## What to produce
Below are records; reproduce exactly the lines from the one that has "충북 제천시 용두천로 117 1층 커피랑" through the one that has "(celibe/nubile, divorziato/a o vedovo/a).", ends included, and nothing more.

## Records supplied
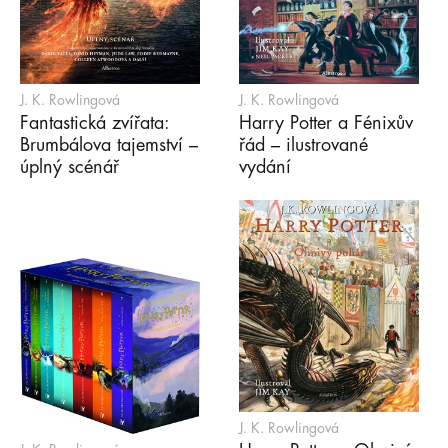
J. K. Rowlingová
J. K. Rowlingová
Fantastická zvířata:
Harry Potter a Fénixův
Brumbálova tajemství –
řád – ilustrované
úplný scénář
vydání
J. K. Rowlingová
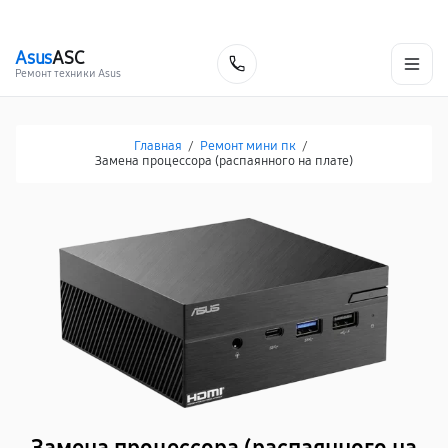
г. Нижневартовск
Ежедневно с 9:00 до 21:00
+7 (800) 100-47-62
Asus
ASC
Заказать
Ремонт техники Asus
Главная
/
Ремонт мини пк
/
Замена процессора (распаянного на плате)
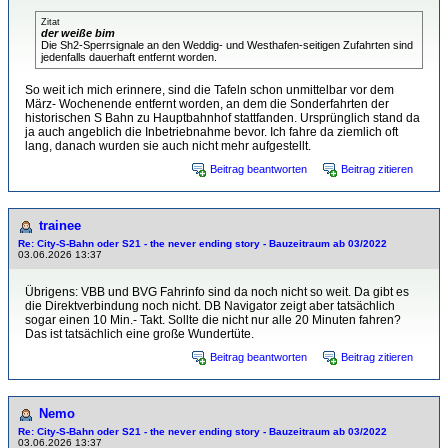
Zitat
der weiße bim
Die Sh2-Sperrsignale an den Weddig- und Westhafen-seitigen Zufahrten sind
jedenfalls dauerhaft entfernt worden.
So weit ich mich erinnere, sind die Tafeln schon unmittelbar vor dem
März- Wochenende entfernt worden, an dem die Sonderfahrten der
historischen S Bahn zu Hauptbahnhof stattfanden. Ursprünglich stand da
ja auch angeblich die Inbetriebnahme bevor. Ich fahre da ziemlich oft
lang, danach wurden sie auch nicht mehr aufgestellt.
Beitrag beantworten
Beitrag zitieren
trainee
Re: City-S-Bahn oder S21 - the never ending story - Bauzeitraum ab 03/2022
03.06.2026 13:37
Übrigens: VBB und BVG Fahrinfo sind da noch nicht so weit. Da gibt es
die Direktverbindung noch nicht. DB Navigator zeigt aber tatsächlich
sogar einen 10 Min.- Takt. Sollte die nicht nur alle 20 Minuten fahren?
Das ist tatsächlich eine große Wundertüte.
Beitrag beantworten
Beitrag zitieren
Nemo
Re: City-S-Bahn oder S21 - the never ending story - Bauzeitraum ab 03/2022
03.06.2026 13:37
--
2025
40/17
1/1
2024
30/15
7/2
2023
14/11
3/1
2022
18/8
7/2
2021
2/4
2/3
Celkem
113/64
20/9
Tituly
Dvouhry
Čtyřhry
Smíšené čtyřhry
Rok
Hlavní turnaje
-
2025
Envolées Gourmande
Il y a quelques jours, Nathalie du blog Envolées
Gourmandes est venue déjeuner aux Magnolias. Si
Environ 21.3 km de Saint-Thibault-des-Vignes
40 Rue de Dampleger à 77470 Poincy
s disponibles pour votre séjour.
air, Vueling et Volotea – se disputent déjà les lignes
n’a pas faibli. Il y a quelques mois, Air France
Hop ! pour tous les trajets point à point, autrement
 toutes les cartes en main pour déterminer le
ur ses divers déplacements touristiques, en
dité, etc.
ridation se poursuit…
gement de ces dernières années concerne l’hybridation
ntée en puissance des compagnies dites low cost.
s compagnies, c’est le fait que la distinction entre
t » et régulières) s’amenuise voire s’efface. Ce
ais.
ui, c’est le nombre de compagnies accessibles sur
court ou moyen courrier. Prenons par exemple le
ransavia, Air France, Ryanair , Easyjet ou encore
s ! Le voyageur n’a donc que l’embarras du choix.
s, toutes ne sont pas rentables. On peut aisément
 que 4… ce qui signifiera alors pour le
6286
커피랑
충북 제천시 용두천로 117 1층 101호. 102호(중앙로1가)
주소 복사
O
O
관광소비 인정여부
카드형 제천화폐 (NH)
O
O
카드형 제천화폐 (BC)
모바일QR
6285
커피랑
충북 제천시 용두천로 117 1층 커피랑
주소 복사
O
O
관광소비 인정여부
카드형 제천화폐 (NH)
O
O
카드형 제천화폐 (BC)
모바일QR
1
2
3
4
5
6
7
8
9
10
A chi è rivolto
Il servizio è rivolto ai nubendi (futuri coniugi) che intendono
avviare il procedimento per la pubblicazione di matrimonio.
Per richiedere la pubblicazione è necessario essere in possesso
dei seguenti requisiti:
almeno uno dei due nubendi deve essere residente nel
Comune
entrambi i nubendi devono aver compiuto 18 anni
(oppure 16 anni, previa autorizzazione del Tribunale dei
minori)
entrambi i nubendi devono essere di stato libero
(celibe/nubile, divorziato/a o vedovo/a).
* * *
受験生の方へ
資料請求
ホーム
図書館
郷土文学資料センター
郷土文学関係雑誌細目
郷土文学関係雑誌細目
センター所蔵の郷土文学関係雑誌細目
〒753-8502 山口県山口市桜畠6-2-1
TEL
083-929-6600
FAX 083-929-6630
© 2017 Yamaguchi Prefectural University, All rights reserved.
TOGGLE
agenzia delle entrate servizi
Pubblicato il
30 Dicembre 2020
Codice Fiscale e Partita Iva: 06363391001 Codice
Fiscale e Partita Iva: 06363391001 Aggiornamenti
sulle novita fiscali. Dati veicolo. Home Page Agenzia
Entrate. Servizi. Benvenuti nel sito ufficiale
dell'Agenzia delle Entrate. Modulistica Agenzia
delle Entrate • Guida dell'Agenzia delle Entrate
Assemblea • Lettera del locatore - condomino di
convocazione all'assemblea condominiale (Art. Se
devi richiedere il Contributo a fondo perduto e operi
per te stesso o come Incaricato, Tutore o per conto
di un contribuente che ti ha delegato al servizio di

## Problem solution
충북 제천시 용두천로 117 1층 커피랑
주소 복사
O
O
관광소비 인정여부
카드형 제천화폐 (NH)
O
O
카드형 제천화폐 (BC)
모바일QR
1
2
3
4
5
6
7
8
9
10
A chi è rivolto
Il servizio è rivolto ai nubendi (futuri coniugi) che intendono
avviare il procedimento per la pubblicazione di matrimonio.
Per richiedere la pubblicazione è necessario essere in possesso
dei seguenti requisiti:
almeno uno dei due nubendi deve essere residente nel
Comune
entrambi i nubendi devono aver compiuto 18 anni
(oppure 16 anni, previa autorizzazione del Tribunale dei
minori)
entrambi i nubendi devono essere di stato libero
(celibe/nubile, divorziato/a o vedovo/a).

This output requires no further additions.